# Gift Bag or Wrapping Paper?



## debodun (Feb 19, 2017)

When giving gifts, it seems people are using more gift bags these days rather than the old-fashioned wrapping paper and tape.  When gift giving, how do you present your offering?

in a bag
paper wrapped
depends on situation 
I don't wrap gifts
I don't give gifts
Other


----------



## Aunt Bea (Feb 19, 2017)

It depends. 

I hit the dollar store and see what looks good.  

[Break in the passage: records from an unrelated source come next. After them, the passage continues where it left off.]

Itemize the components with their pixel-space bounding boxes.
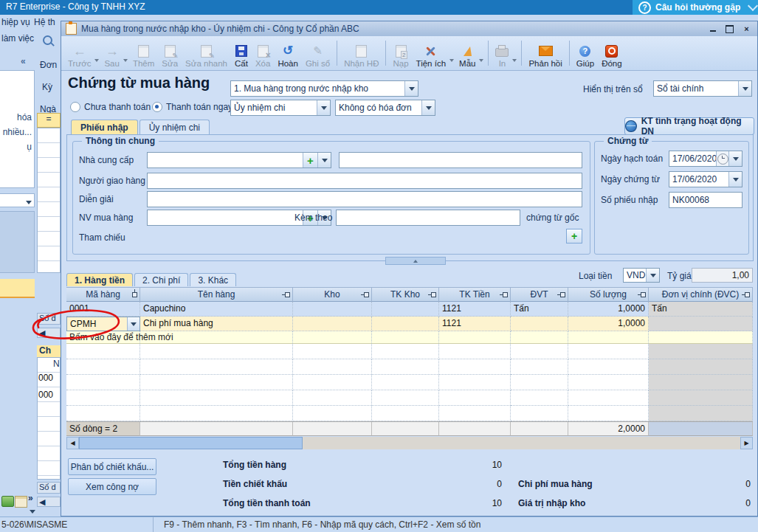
- close-button[interactable]: Đóng: [598, 38, 626, 69]
- add-new-row[interactable]: Bấm vào đây để thêm mới: [66, 331, 753, 344]
- column-header[interactable]: Tên hàng: [140, 287, 293, 302]
- bg-menu-nghiep-vu[interactable]: hiệp vụ: [1, 17, 30, 27]
- forward-button[interactable]: →Sau: [100, 38, 123, 69]
- add-new-icon[interactable]: +: [303, 153, 317, 167]
- bg-app-icon[interactable]: [1, 496, 14, 507]
- pin-icon[interactable]: [132, 292, 137, 297]
- tab-phieu-nhap[interactable]: Phiếu nhập: [71, 120, 138, 134]
- bg-more-arrow[interactable]: [30, 510, 35, 517]
- chevron-down-icon[interactable]: [728, 172, 742, 187]
- scroll-left-arrow[interactable]: ◀: [66, 437, 79, 449]
- reload-button[interactable]: Nạp: [389, 38, 412, 69]
- grid-row[interactable]: 0001 Capuchino 1121 Tấn 1,0000 Tấn: [66, 302, 753, 317]
- collapse-panel-button[interactable]: «: [21, 56, 26, 66]
- radio-pay-now[interactable]: Thanh toán ngay: [152, 102, 232, 112]
- receipt-number-input[interactable]: NK00068: [669, 192, 743, 208]
- back-dropdown-arrow[interactable]: [94, 59, 99, 64]
- forward-dropdown-arrow[interactable]: [123, 59, 128, 64]
- bg-list-item[interactable]: nhiều...: [3, 127, 32, 137]
- save-button[interactable]: Cất: [231, 38, 252, 69]
- deliverer-input[interactable]: [147, 173, 582, 189]
- currency-select[interactable]: VND: [623, 268, 660, 283]
- help-button[interactable]: ?Giúp: [573, 38, 598, 69]
- chevron-down-icon[interactable]: [421, 100, 435, 115]
- tab-khac[interactable]: 3. Khác: [190, 273, 236, 286]
- clock-icon[interactable]: [716, 151, 728, 166]
- payment-method-select[interactable]: Ủy nhiệm chi: [230, 100, 331, 116]
- attach-input[interactable]: [336, 210, 520, 226]
- chevron-down-icon[interactable]: [317, 153, 331, 167]
- chevron-down-icon[interactable]: [404, 81, 418, 96]
- maximize-button[interactable]: [723, 24, 736, 34]
- pin-icon[interactable]: [431, 292, 436, 297]
- description-input[interactable]: [147, 191, 582, 207]
- view-debt-button[interactable]: Xem công nợ: [68, 478, 156, 495]
- faq-button[interactable]: ? Câu hỏi thường gặp: [633, 0, 758, 15]
- column-header[interactable]: Kho: [293, 287, 372, 302]
- bg-scroll-left-2[interactable]: ◀: [37, 497, 61, 507]
- bg-scroll-left[interactable]: ◀: [37, 328, 61, 338]
- horizontal-scrollbar[interactable]: ◀ ▶: [66, 437, 753, 449]
- print-button[interactable]: In: [492, 38, 512, 69]
- column-header[interactable]: Đơn vị chính (ĐVC): [649, 287, 753, 302]
- delete-button[interactable]: Xóa: [252, 38, 274, 69]
- utilities-dropdown-arrow[interactable]: [449, 59, 454, 64]
- template-button[interactable]: Mẫu: [455, 38, 479, 69]
- check-business-status-button[interactable]: KT tình trạng hoạt động DN: [624, 117, 754, 135]
- pin-icon[interactable]: [503, 292, 508, 297]
- bg-list-item[interactable]: hóa: [17, 112, 32, 122]
- bg-dropdown[interactable]: [0, 193, 35, 207]
- scrollbar-track[interactable]: [303, 437, 740, 449]
- pin-icon[interactable]: [745, 292, 750, 297]
- invoice-status-select[interactable]: Không có hóa đơn: [335, 100, 435, 116]
- chevron-down-icon[interactable]: [646, 269, 659, 282]
- close-window-button[interactable]: ×: [740, 24, 753, 34]
- pin-icon[interactable]: [641, 292, 646, 297]
- receive-invoice-button[interactable]: Nhận HĐ: [340, 38, 382, 69]
- tab-chi-phi[interactable]: 2. Chi phí: [134, 273, 188, 286]
- search-icon[interactable]: [43, 35, 52, 45]
- tab-hang-tien[interactable]: 1. Hàng tiền: [66, 273, 133, 286]
- pin-icon[interactable]: [285, 292, 290, 297]
- column-header[interactable]: TK Tiền: [439, 287, 511, 302]
- add-button[interactable]: Thêm: [129, 38, 158, 69]
- bg-note-icon[interactable]: [15, 496, 27, 508]
- radio-not-paid[interactable]: Chưa thanh toán: [70, 102, 151, 112]
- posting-date-picker[interactable]: 17/06/2020: [669, 151, 743, 167]
- pin-icon[interactable]: [560, 292, 565, 297]
- column-header[interactable]: Mã hàng: [66, 287, 140, 302]
- book-select[interactable]: Sổ tài chính: [653, 80, 752, 97]
- bg-workspace-label[interactable]: làm việc: [1, 33, 34, 44]
- post-button[interactable]: ✎Ghi sổ: [302, 38, 334, 69]
- column-header[interactable]: TK Kho: [372, 287, 439, 302]
- grid-row-selected[interactable]: CPMH Chi phí mua hàng 1121 1,0000: [66, 317, 753, 331]
- pin-icon[interactable]: [364, 292, 369, 297]
- quick-edit-button[interactable]: Sửa nhanh: [182, 38, 231, 69]
- back-button[interactable]: ←Trước: [64, 38, 94, 69]
- chevron-down-icon[interactable]: [317, 100, 330, 115]
- splitter-collapse-button[interactable]: [385, 257, 446, 265]
- utilities-button[interactable]: Tiện ích: [413, 38, 449, 69]
- column-header[interactable]: ĐVT: [511, 287, 568, 302]
- document-date-picker[interactable]: 17/06/2020: [669, 171, 743, 187]
- tab-uy-nhiem-chi[interactable]: Ủy nhiệm chi: [139, 120, 210, 134]
- scrollbar-thumb[interactable]: [79, 437, 303, 449]
- minimize-button[interactable]: [706, 24, 719, 34]
- edit-button[interactable]: Sửa: [158, 38, 182, 69]
- template-dropdown-arrow[interactable]: [479, 59, 483, 64]
- purchase-type-select[interactable]: 1. Mua hàng trong nước nhập kho: [230, 80, 418, 97]
- column-header[interactable]: Số lượng: [568, 287, 649, 302]
- undo-button[interactable]: ↺Hoàn: [274, 38, 302, 69]
- feedback-button[interactable]: Phản hồi: [525, 38, 565, 69]
- bg-more-button[interactable]: »: [28, 493, 33, 503]
- chevron-down-icon[interactable]: [127, 317, 139, 331]
- supplier-name-input[interactable]: [339, 152, 582, 168]
- add-reference-button[interactable]: +: [566, 229, 582, 243]
- supplier-select[interactable]: +: [147, 152, 331, 168]
- allocate-discount-button[interactable]: Phân bổ chiết khấu...: [68, 458, 156, 475]
- bg-menu-he-thong[interactable]: Hệ th: [34, 17, 55, 27]
- scroll-right-arrow[interactable]: ▶: [740, 437, 753, 449]
- chevron-down-icon[interactable]: [738, 81, 751, 96]
- bg-list-item[interactable]: ụ: [27, 142, 32, 152]
- print-dropdown-arrow[interactable]: [512, 59, 517, 64]
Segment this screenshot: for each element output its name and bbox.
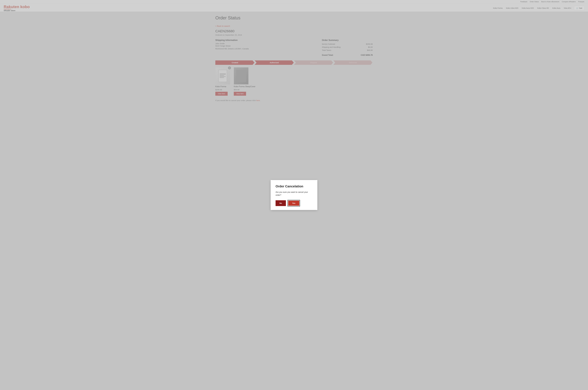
modal-yes-button[interactable]: Yes [288, 200, 300, 206]
modal-buttons: No Yes [276, 200, 312, 206]
modal-no-button[interactable]: No [276, 200, 286, 206]
modal-overlay: Order Cancelation Are you sure you want … [0, 0, 588, 390]
modal-message: Are you sure you want to cancel your ord… [276, 191, 312, 196]
order-cancel-modal: Order Cancelation Are you sure you want … [271, 180, 317, 210]
modal-title: Order Cancelation [276, 185, 312, 188]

I'm all about the gift, Hallmark would go under if they relied on me!!!


----------



## SeaBreeze (Feb 19, 2017)

It depends, if it's a big occasion gift I will use wrapping paper, but those are rare any more.  For informal exchange of things like Christmas gifts with neighbors, I'll use a gift bag from the dollar store. resent:


----------



## jujube (Feb 19, 2017)

Usually I go with a bag (from Dollar Tree).  The presents I wrap tend to look like they were done by a chimpanzee.......and a clumsy one at that.


----------



## Ruth n Jersey (Feb 19, 2017)

I still like the looks of a paper wrapped gift with a bow. Thank goodness for the Dollar store and I agree Hallmark is ridiculously priced. If the item is an odd shape I will use a bag. This past Christmas I gave food gift baskets and wrapped them in Dollar store plastic tablecloths. They were large enough to cover the whole basket which I gathered on top and put a big bow. The clear plastic they have for this purpose is nice but with the tablecloth it makes the basket more of a surprise and if carefully unwrapped the tablecloth can be used also.


----------



## Butterfly (Feb 19, 2017)

Gift bags are a lot easier, and it's all going to end up in the trash anyway.


----------



## jujube (Feb 20, 2017)

My grandmother's wrapped presents should probably have been hanging in the Louvre.....they were real works of art.  She'd spend hours at Christmas decorating packages; everything had to be absolutely perfect.  Then we kids would rip into them as if they were wrapped in newspaper; little savages like us didn't deserve anything that nice.


----------



## debodun (Feb 20, 2017)

jujube said:


> My grandmother's wrapped presents should probably have been hanging in the Louvre.....they were real works of art.  She'd spend hours at Christmas decorating packages; everything had to be absolutely perfect.



My mother's aunt was the same. We used to say she spent more on the decorative wrapping than she did on the gift.


----------



## Don M. (Feb 20, 2017)

Most of us, in our family, use gift bags, anymore.  We save them, and reuse them a year or two later.  Wrapping paper seems like such a waste...it all winds up in the trash.  After all, it's the Gift...not the "presentation" that really matters.


----------



## tortiecat (Feb 20, 2017)

Gift cards in a Christmas card.


----------